John a. powell (born May 27, 1947) is an American law professor. He leads the UC Berkeley Othering & Belonging Institute (formerly known as Haas Institute for a Fair and Inclusive Society) and holds the Robert D. Haas Chancellor's Chair in Equity and Inclusion, Professor of Law and Professor of African American Studies and Ethnic Studies at the University of California, Berkeley School of Law. Powell spells his name in lowercase based on the idea that we should be "part of the universe, not over it, as capitals signify". Since 2026, he is a Richard von Weizsäcker Fellow at the Robert Bosch Academy.

==Life==
Powell was born on May 27, 1947 in Detroit, Michigan. He was raised by his mother and father, both sharecroppers from the South. His father was a Christian minister.

Powell was previously the executive director of the Kirwan Institute for the Study of Race and Ethnicity at Ohio State University. He also taught civil rights law, property law and jurisprudence and held the Earl R. Larson Chair of Civil Rights and Civil Liberties Law at the University of Minnesota Law School.
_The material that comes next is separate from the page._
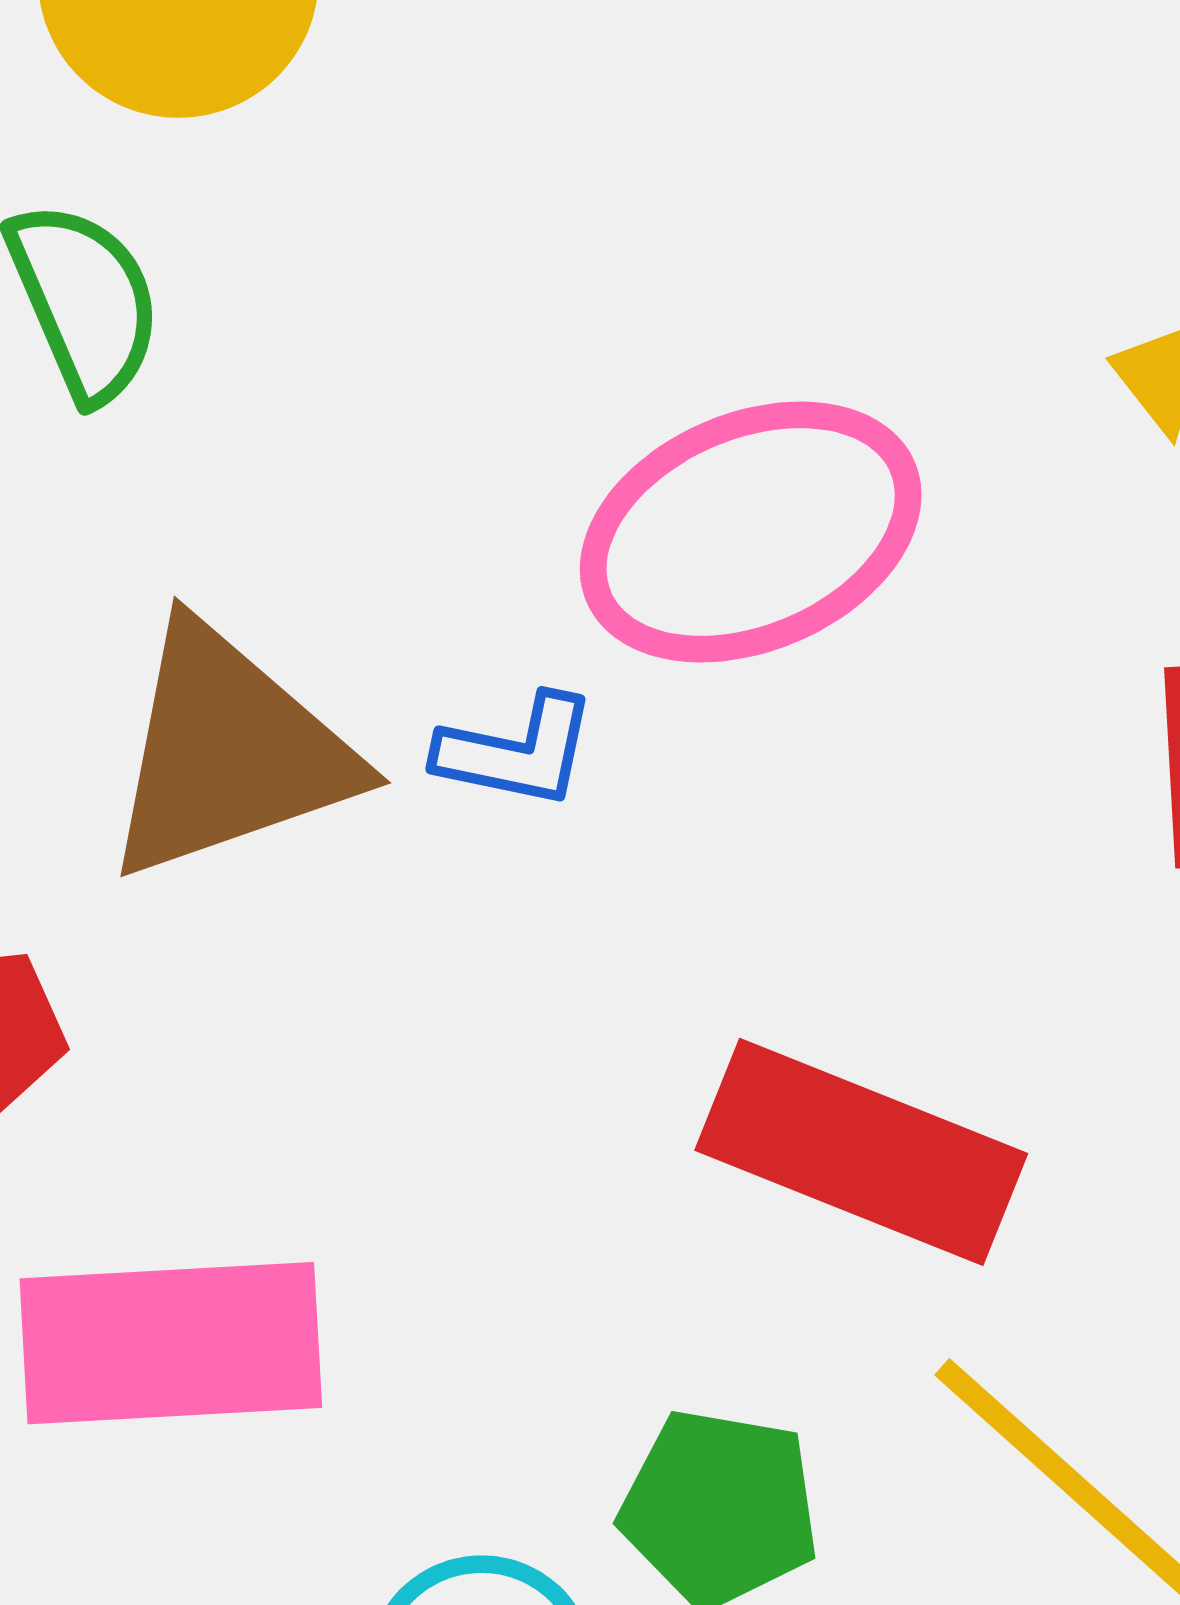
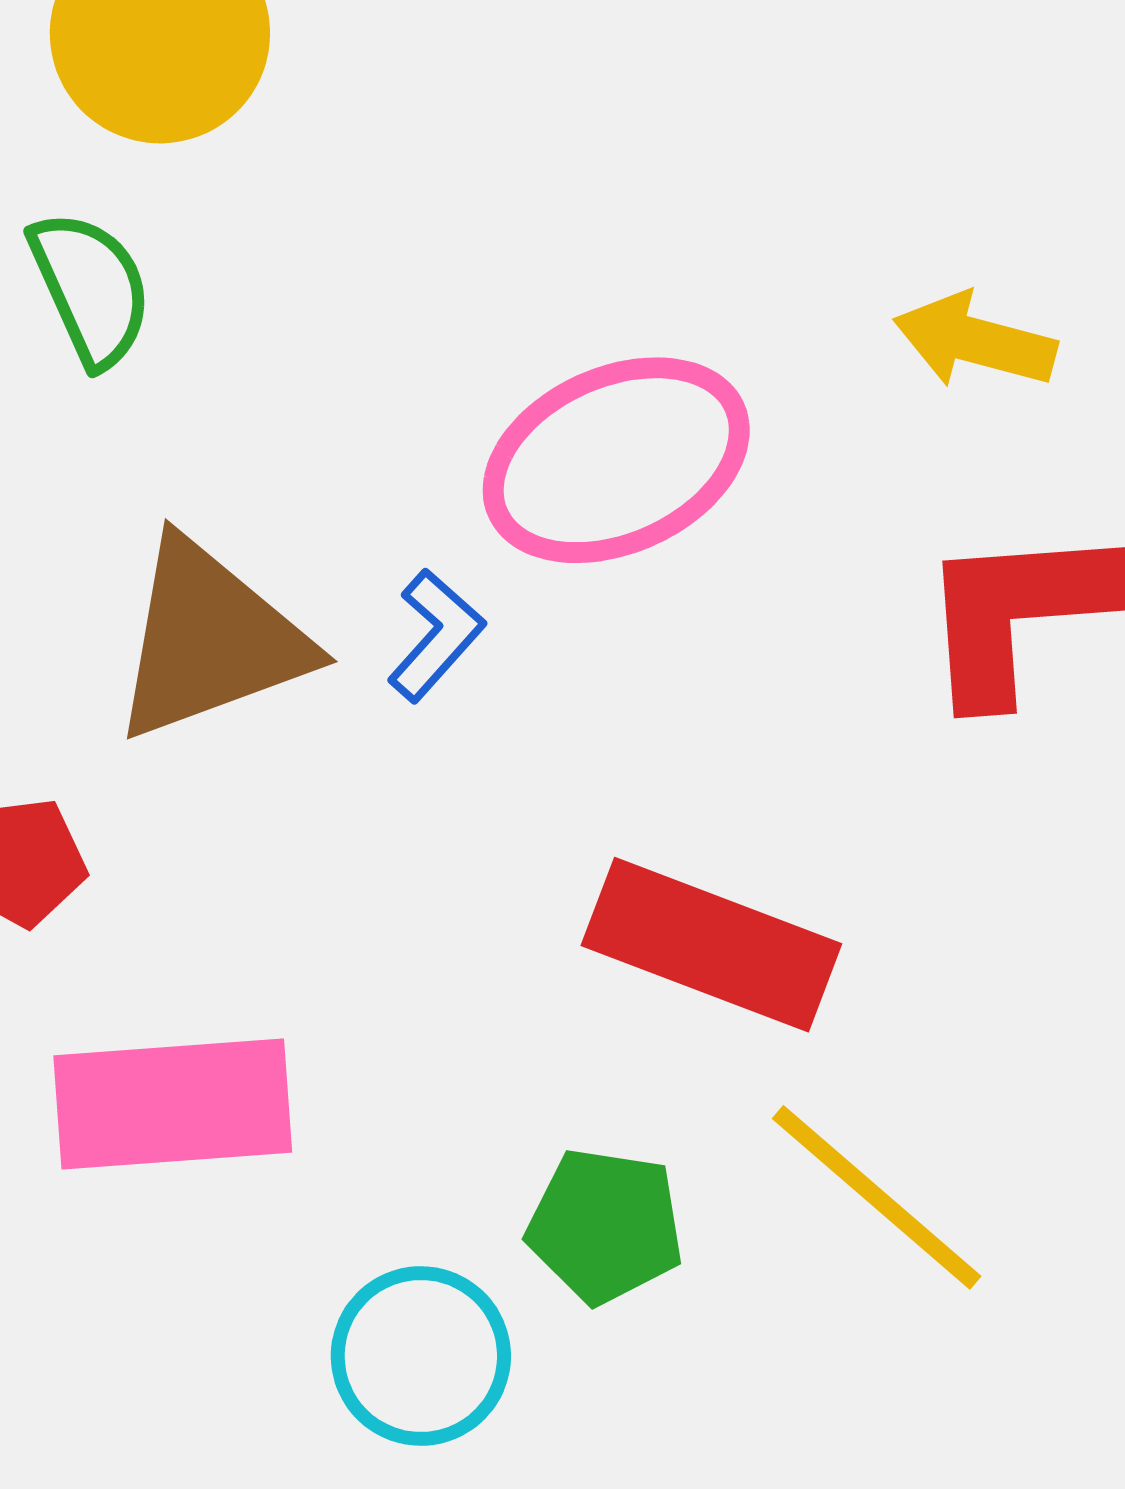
blue L-shape: (517, 751) -> (436, 635), turned -59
He was the founder and former executive director of the Institute on Race and Poverty (IRP), which is located at the University of Minnesota Law School. He has taught at Columbia University School of Law, Harvard Law School, University of Miami School of Law, American University and the University of San Francisco School of Law.

==Education==
Powell earned a J.D. from the University of California, Berkeley School of Law and a B.A. from Stanford University. He then became an attorney with the Seattle Public Defender's Office. In 1977, powell received an International Human Rights Fellowship from the University of Minnesota to work in Africa, where he served as a consultant to the government of Mozambique. Between 1987 and 1993, he worked as a national legal director of the American Civil Liberties Union.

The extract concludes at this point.